Privacy Policy

This policy outlines the way in which Masters Academy manages the personal information of schools, teachers and students that participate in the ANVDC.

The kind of information we collect

The general type of information we may collect and store, includes personal information about:

  • staff at participating schools;
  • students from participating schools and their parents;
  • applicants, staff, contractors; and
  • Other people who are involved in the running of the ANVDC

In general, the personal information we collect and store includes the name of the person and the school with which they are associated.

It may include contact details, job role, WWCC, educational level (for students), date of birth and other matters which are relevant for the purpose for which they were collected.


We provide schools with the opportunity to participate in a national virtual debating competition. For this purpose, we collect information about the school, teachers and students who wish to participate. The type of information collected is required to successfully include the school and students in the competition. Masters Academy does not disclose this information to third parties, except expressly for the purpose of completing certificates, trophies and the facilitation of prizes.

How we collect and store your Personal Information

We will generally collect personal information:

  • from you directly when you provide your details to us;
  • from you indirectly through emails, meetings, participation in debates, telephone conversations and your use of our services;
  • from participating schools when it is necessary for us to have this information to fulfil the requirements of the competition; and
  • from students and parents for the purposes of completing the competition
  • Information collected by Masters Academy is only accessible to relevant staff members and protected by an appropriate permissions and privileges system.

We take all reasonable steps to protect the security of personal information. Our staff are required to protect the confidentiality of personal information and the privacy of individuals.

We also take reasonable steps to protect personal information held by us from misuse and loss and from unauthorised access, modification and disclosure.

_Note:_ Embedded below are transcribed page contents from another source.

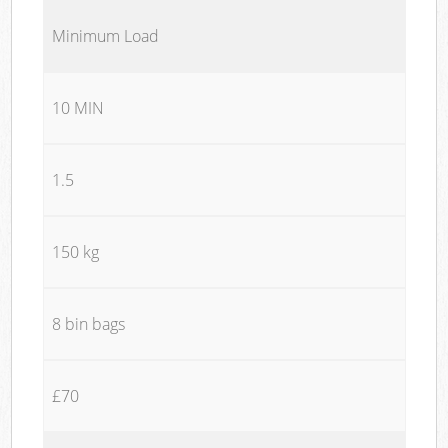
Minimum Load
10 MIN
1.5
150 kg
8 bin bags
£70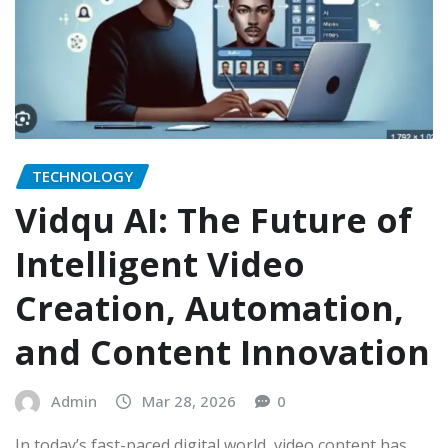
TECHNOLOGY
Vidqu AI: The Future of
Intelligent Video
Creation, Automation,
and Content Innovation
Admin
Mar 28, 2026
0
In today’s fast-paced digital world, video content has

This includes restricting access to electronic records and the use of physical security for hard copy records.

When we no longer require your personal information, we will take reasonable steps to destroy it.

Why we collect, store, use and disclose personal information

In general, we collect, store, use and disclose personal information as is necessary:

  • to conduct our affairs;
  • to provide advice and assistance to schools, students and parents;
  • to assist in the conduct of the competition;
  • to promote debating;
  • in relation to personal information of students for the purpose of providing feedback, certificates and trophies; and
  • to comply with our legal obligations.
  • To whom we disclose personal information

We may disclose personal information, including sensitive information to:

  • schools;
  • government departments and education authorities;
  • courts, tribunals and regulatory authorities; and
  • people who assist us in providing our services.
  • Disclosure of information overseas

We may in limited circumstances, send personal information overseas, such as when we engage overseas schools, consultants or adjudicators to assist us in particular projects who need access to that information or where they are themselves, participants.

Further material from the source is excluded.